Sunday I drove from Deadwood up to Devils Tower, Wyoming, where I took a short hike and some pics but had no Close Encounters of the Third (or any other) Kind. I did, however, read Morning Prayer while staring up at the Tower. From there I continued on across most of Wyoming. The “High Plains,” with their cattle and horse ranches and oil wells, gave way eventually to the stunning Bighorn Mountain range, which I crossed on US 16. Absolutely breathtaking scenery for miles and miles. And enough of a climb (up to around 9,000 ft) that my car definitely felt it! I had no idea there was such variety and such beauty in Wyoming.

After coming out of the mountains it was across some semi-arid and near-desert areas before arriving in Cody, WY for the evening. Had a fabulous meal at Las Comidas Mexican restaurant on the main strip in Cody. I recommend the Alamos Quesadillas!

I spent the first part of Monday at the Buffalo Bill Historical Center in Cody, which is actually a first-rate museum of art of the American West, and its geography, and also the life and culture and challenges of the Plains Indians. The Plains Indians exhibits were much more informative than those at the Crazy Horse Memorial exhibit complex. I heartily recommend the Buffalo Bill Historical Center to anyone passing through Cody, even if you know or care little about Buffalo Bill Cody himself. I zipped through the gallery devoted to him, but lingered in the others.

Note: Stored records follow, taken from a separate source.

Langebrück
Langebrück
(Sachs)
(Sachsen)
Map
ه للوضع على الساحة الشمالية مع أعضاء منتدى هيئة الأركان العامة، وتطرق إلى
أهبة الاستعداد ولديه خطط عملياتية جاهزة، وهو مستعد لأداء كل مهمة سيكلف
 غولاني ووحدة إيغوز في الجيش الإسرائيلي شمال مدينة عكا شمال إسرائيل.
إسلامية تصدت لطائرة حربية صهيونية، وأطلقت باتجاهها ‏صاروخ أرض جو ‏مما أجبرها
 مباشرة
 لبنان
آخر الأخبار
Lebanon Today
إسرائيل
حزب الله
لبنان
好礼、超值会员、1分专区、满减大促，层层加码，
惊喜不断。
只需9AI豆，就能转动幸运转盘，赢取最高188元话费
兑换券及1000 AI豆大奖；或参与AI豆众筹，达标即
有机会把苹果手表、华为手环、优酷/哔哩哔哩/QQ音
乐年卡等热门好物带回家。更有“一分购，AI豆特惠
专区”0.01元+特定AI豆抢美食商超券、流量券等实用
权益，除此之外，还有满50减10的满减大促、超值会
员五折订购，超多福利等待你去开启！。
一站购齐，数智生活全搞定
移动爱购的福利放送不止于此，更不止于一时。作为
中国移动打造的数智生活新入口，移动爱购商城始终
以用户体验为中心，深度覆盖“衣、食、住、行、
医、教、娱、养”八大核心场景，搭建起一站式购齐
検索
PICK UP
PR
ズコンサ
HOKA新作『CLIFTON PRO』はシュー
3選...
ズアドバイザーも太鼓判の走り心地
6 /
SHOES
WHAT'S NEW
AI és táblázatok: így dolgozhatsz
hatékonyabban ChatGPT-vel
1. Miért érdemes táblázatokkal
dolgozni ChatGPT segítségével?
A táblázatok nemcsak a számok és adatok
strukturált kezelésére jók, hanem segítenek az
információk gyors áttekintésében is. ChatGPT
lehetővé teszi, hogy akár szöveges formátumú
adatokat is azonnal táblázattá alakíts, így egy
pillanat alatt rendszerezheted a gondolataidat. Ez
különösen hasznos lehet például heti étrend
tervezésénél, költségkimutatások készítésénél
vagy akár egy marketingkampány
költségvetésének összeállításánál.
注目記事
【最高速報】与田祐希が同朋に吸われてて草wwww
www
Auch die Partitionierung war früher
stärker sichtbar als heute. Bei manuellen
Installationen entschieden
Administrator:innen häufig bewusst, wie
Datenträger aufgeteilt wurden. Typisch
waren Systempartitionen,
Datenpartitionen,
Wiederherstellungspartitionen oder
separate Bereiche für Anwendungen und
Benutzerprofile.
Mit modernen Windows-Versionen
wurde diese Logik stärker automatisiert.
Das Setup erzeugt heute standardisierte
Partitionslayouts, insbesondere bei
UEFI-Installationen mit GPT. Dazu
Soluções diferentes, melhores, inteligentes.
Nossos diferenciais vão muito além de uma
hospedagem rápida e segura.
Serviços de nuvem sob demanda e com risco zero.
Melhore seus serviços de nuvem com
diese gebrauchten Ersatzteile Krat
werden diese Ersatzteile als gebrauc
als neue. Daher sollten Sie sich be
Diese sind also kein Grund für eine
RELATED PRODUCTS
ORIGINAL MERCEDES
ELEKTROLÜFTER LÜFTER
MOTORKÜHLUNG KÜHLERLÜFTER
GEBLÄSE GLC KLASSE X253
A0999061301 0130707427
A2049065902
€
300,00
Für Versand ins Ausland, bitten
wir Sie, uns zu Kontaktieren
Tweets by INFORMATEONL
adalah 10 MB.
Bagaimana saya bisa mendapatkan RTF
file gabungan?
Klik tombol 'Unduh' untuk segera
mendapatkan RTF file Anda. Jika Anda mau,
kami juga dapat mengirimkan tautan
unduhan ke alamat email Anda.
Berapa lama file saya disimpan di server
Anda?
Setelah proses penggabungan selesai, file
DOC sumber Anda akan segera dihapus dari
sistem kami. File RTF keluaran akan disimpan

After Cody it was through the beautiful Shoshone Valley, and then into Yellowstone National Park. The weather turned even grayer and wetter, and by the time I’d made my way across Yellowstone I was getting depressed. I’d seen enough snow and felt enough cold wet wind; I think the sun had been out for all of 5 minutes since I left Rochester. I settled in at the Days Inn in the town of West Yellowstone. West Yellowstone has cheap motels, and not much else. Most of the town is closed b/c it’s still “off season”—visitors don’t come to the Park in any numbers at this time of the year. Decided to be adventurous at dinner and had buffalo roast. Tasted basically like roast beef. Maybe a bit stronger, but not much.

Which brings me up to today, Tuesday the 13th. Spent today tooling around the various geyser basins in Yellowstone. Praise God, the SUN finally came out and it was a beautiful day. Saw lots of neat sights. The highlight was of course Old Faithful, but West Thumb had lots of interesting things too. Got some gorgeous views of the Tetons in the distance across Lake Yellowstone. And I spent some time just standing staring at rushing rivers and getting into a more relaxed rhythm. Finished off the day with a dinner of pan-fried rainbow trout at a local restaurant in West Yellowstone.

Tomorrow it’s up to the northern sections of the park.

As I have time to edit and upload pictures, I'm putting them at the yahoo site referenced above. About 5 there now, more to come.